As we returned from our walk by the sea and sat on the back terrace, the talk went back to how the generations perceive back home after having made their mark in the different parts of the world. I noted how one young spirited brother has a very distorted version of the Indian economy back home, as he translates his London-Birmingham of UK realities to the hill economies of the tough undeveloped regions of Garhwal Himalayas of India. He wrote a long letter to me, and asked me to try to understand
“ Where I am coming from”.
It was interesting to read his aspirations, misconstrued as they may be (according to me..and I agree that I am not right all the time), but I wondered just two things
Should we try to give or take from our home countries
Instead of asking ‘where I am coming from’ it would be better to ask
‘in which direction are we heading.’.
Interacting immigration groups.
While the different immigrating groups share some realities, they also have differences and hence tend to keep to groups from their home countries. The Egyptians will tend to stay with fellow-Egyptians, the Indians with fellow-Indians, Filipinos with fellow-Filipinos. Professional interaction does make them intersect, but their festivals, foods, fun are all unique which they carry with them to whichever foreign land they may go to.
– – –
Joint journals-Mapping our journeys together
How do you keep a journal? One “teacher” asked me. Having a personal diary or journal is different from keeping a joint journal. Some organizations have minutes. Some have a summary of the salient points. One of the ways of mapping our joint journeys together is try to seek the dictionary meanings of words we read in a piece of literature. This I do with my sons Sagar and Sahil and though one thinks one knows the meaning of the word, when one reads the dictionary meaning and then re-reads the passage, it gives a different meaning
A passage we considered and discussed
“ I think a certain kind of America is doomed, though something greater may be coming. The novelist and only the novelist thrives on breakdown, because that’s the moment when he can analyze the beauty of the values that are falling and rising. The end of a great civilization is always a great moment for fiction. When the old England at the end of the 19th century fell, along came Dickens; when Russia fell apart, along came Tolstoy. One looks forward to the fall of great civilizations because it gives us great art.
As an exercise in reflection, we analyzed the similarities and differences of Gulzar’s “Angoor” and the original Shakespeare play – “A Comedy of Errors” on which it is based.

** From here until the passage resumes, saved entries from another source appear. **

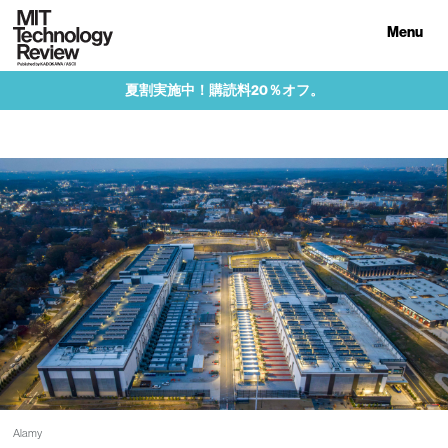
Menu
夏割実施中！購読料20％オフ。
Alamy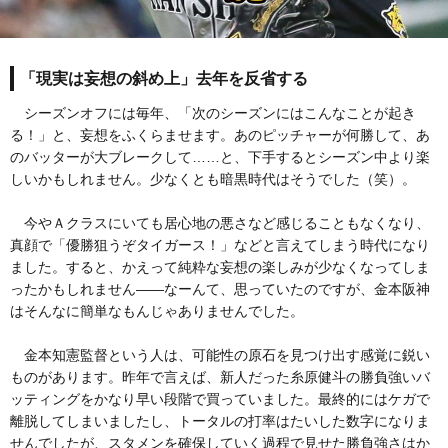
「現実は妄想の斜め上」去年を反省する
シーズンオフには毎年、「次のシーズンにはこんなことが起き
る！」と、妄想をふくらませます。あのピッチャーが何勝して、あ
のバッターが大ブレークして……と、下手するとシーズン中より楽
しいかもしれません。少なくとも暗黒時代はそうでした（笑）。
今やＡクラスにいても居心地の悪さなど感じることもなくなり、
真顔で「優勝狙うぞタイガース！」などと言えてしまう時代になり
ました。すると、かえって純粋な妄想の楽しみが少なくなってしま
ったかもしれません――なーんて、思っていたのですが、金本阪神
はそんなに簡単なもんじゃありませんでした。
金本知憲監督という人は、可能性の原石を見つけ出す感覚に鋭い
ものがあります。昨年で言えば、新人だった糸原健斗の勝負強いバ
ッティングをかなり早い段階で買っていました。最終的にはケガで
離脱してしまいましたし、トータルの打率はたいした数字になりま
せんでしたが、スタメンを確保していく過程で見せた勝負強さはか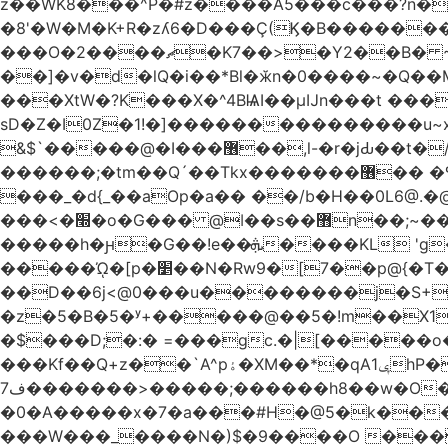
z��WK8���^P�#z����A5���c���?n�
�8'�W�M�K+R�zʎ6�D���Ç(Ϗ�B�������
���O�2����ޗ�K7��>�Y2��B� ~$�ӵ�ã��m�dQp^�T�[� k�*h� �q�R�� +��4.�Rm�!�@�ߝ��������ҲM �e
̎��]�v�d�lQ�i��*Bl�ӂn�0����~�Q�
���XtW�?K���X�^4BѨI��μĲn���t ���
sD�Z�I0Z�1!�]���������������u~x~�_
&$`�����@�Ӏ���޶��,l-�r�jԂ��t�/�� $7p;�Ӳ�g�T��?��PP��4&�i��W!�~q~q�>��4��"�o�!á����2V��#��
������;�tm��Q´��Tkx�������޶�� �º��͖���d�r���+:�^_����x�b�sgn|�ktW�>�S�����z��W;�!rD���_��t���t
���_�d{_��aOp�a�� ��/b�H��0L6@
���<�׭�o�G��� @ǀ��s��޻n��;~��3R�˿�^r���iV��I $������#�Lы�����d�����E} �����/
�����h�ԩ�G��!e��ܞ����KL 'g���W��w����Yv�
�����ᾨ�[p�׵��N�Rw9�[7��p@{�T��o�P"�t�U<y�쫘Q��PDp���� ��B��9x�����_h!� 1}]����,��!
��D��6j<@0���u��������j�S+��ڎ�|��kM;������`�
�z�5�B�5�ʸ+�����@��5�!m��X1��ߋ%���l|-o�<ė;���[�(�a�_�߿�Nn���t���o��\�`�,;E
�$���D;�:� =���gc.�|[�����
���Kf��Q+z��`A^pۀ�XM��*�qAݷ1hP��G�����YU�Xa��]��^ �D�.埗�B��%��?}
ف7�������>�����;������h8��w�O����էW������������{�g����y� |
�0�A�����x�7�a���#H�@5�k����
���W���_����N�)$�9����O ���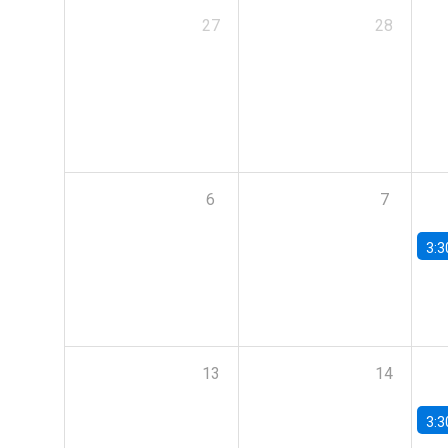
27
28
6
7
3:3
13
14
3:3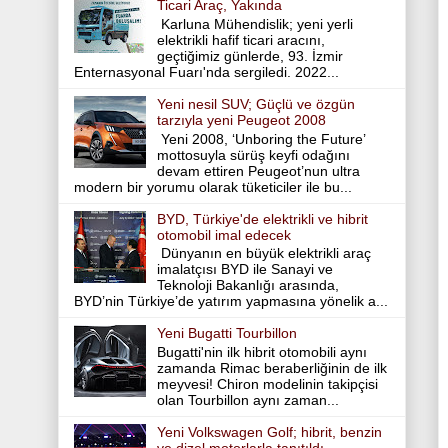
Ticari Araç, Yakında
Karluna Mühendislik; yeni yerli
elektrikli hafif ticari aracını,
geçtiğimiz günlerde, 93. İzmir
Enternasyonal Fuarı'nda sergiledi. 2022...
Yeni nesil SUV; Güçlü ve özgün
tarzıyla yeni Peugeot 2008
Yeni 2008, ‘Unboring the Future’
mottosuyla sürüş keyfi odağını
devam ettiren Peugeot’nun ultra
modern bir yorumu olarak tüketiciler ile bu...
BYD, Türkiye'de elektrikli ve hibrit
otomobil imal edecek
Dünyanın en büyük elektrikli araç
imalatçısı BYD ile Sanayi ve
Teknoloji Bakanlığı arasında,
BYD’nin Türkiye’de yatırım yapmasına yönelik a...
Yeni Bugatti Tourbillon
Bugatti'nin ilk hibrit otomobili aynı
zamanda Rimac beraberliğinin de ilk
meyvesi! Chiron modelinin takipçisi
olan Tourbillon aynı zaman...
Yeni Volkswagen Golf; hibrit, benzin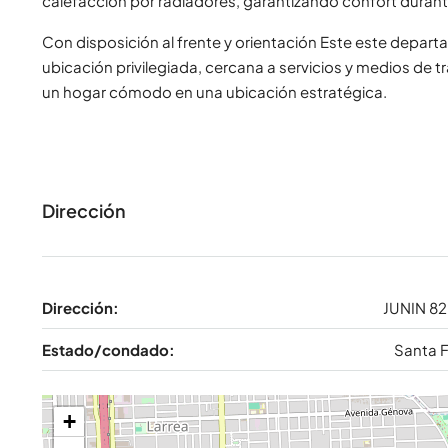
calefacción por radiadores, garantizando confort durant
Con disposición al frente y orientación Este este depart
ubicación privilegiada, cercana a servicios y medios de
un hogar cómodo en una ubicación estratégica.
Dirección
Dirección:
JUNIN 8
Estado/condado:
Santa 
+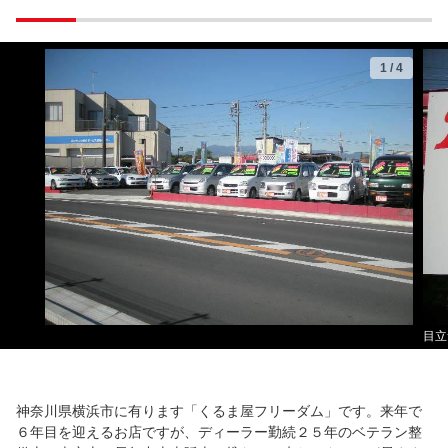
1
/
4
目立
神奈川県横浜市に有ります「くるま屋フリーダム」です。来年で
６年目を迎えるお店ですが、ディーラー勤続２５年のベテラン整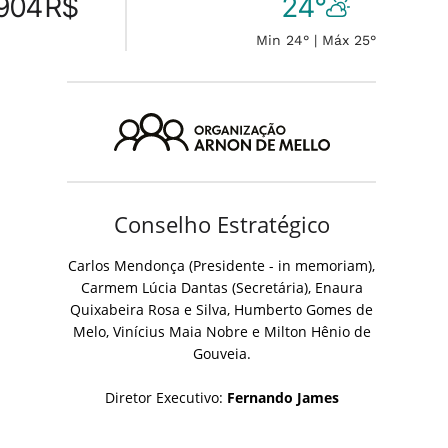
904
R$
24°
Min 24° | Máx 25°
Conselho Estratégico
Carlos Mendonça (Presidente - in memoriam),
Carmem Lúcia Dantas (Secretária), Enaura
Quixabeira Rosa e Silva, Humberto Gomes de
Melo, Vinícius Maia Nobre e Milton Hênio de
Gouveia.
Diretor Executivo:
Fernando James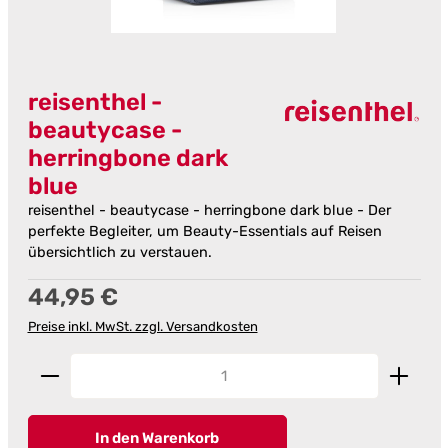
reisenthel -
beautycase -
herringbone dark
blue
reisenthel - beautycase - herringbone dark blue - Der
perfekte Begleiter, um Beauty-Essentials auf Reisen
übersichtlich zu verstauen.
Regulärer Preis:
44,95 €
Preise inkl. MwSt. zzgl. Versandkosten
Produkt Anzahl: Gib den gewünschten Wert ein od
In den Warenkorb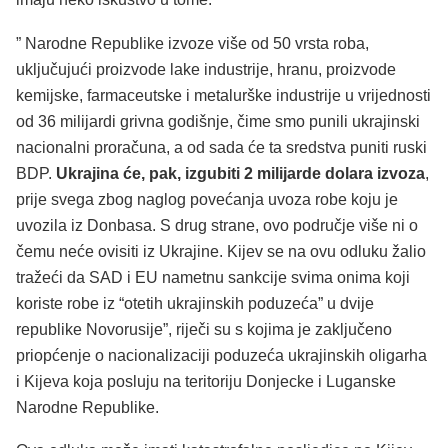
” Narodne Republike izvoze više od 50 vrsta roba,
uključujući proizvode lake industrije, hranu, proizvode
kemijske, farmaceutske i metalurške industrije u vrijednosti
od 36 milijardi grivna godišnje, čime smo punili ukrajinski
nacionalni proračuna, a od sada će ta sredstva puniti ruski
BDP.
Ukrajina će, pak, izgubiti 2 milijarde dolara izvoza
,
prije svega zbog naglog povećanja uvoza robe koju je
uvozila iz Donbasa. S drug strane, ovo područje više ni o
čemu neće ovisiti iz Ukrajine. Kijev se na ovu odluku žalio
tražeći da SAD i EU nametnu sankcije svima onima koji
koriste robe iz “otetih ukrajinskih poduzeća” u dvije
republike Novorusije”, riječi su s kojima je zaključeno
priopćenje o nacionalizaciji poduzeća ukrajinskih oligarha
i Kijeva koja posluju na teritoriju Donjecke i Luganske
Narodne Republike.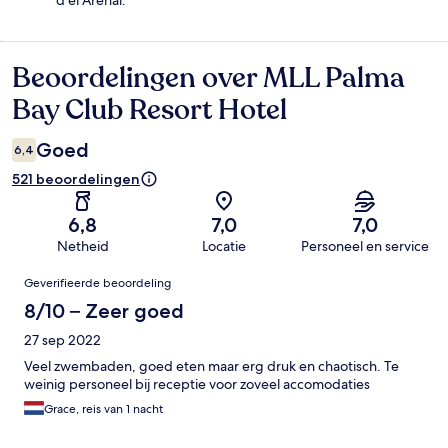
d'el Arenal.
Beoordelingen over MLL Palma
Beoordelingen
Bay Club Resort Hotel
Goed
6,4
521 beoordelingen
6,8
7,0
7,0
Netheid
Locatie
Personeel en service
Beoordelingen
Geverifieerde beoordeling
8/10 – Zeer goed
27 sep 2022
Veel zwembaden, goed eten maar erg druk en chaotisch. Te
weinig personeel bij receptie voor zoveel accomodaties
Grace, reis van 1 nacht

Seen in the backdrop of what values are falling and rising (as mentioned in the passage of John Gardner above) and the immigration cycles, intergenerational and inter-group interactions opened many interesting discussions with my sons and some close colleagues who watch the generations shift.
Transactional versus transformational relations
Routine life is spent in transactional relations.
There are some relations and interactions which rise above the mundane and transform.
These open windows into worlds and universes which one will normally not see.
As we see the rise and fall of certain values, note them down in our joint journals and see how we try to preserve our spirits in the rigmorale of national and international ‘rat-races’, we can take time to remember some transformational relations.
A pelican feather of a bird from Tripoli speaks its own language.
So life is.
After an interesting week-end of walks, dinners, discussions, reflection and self-examination, having had mint tea by the sea-side, we return to have mint tea in our departments.
Many things come out, sipping Mint tea at Tripoli.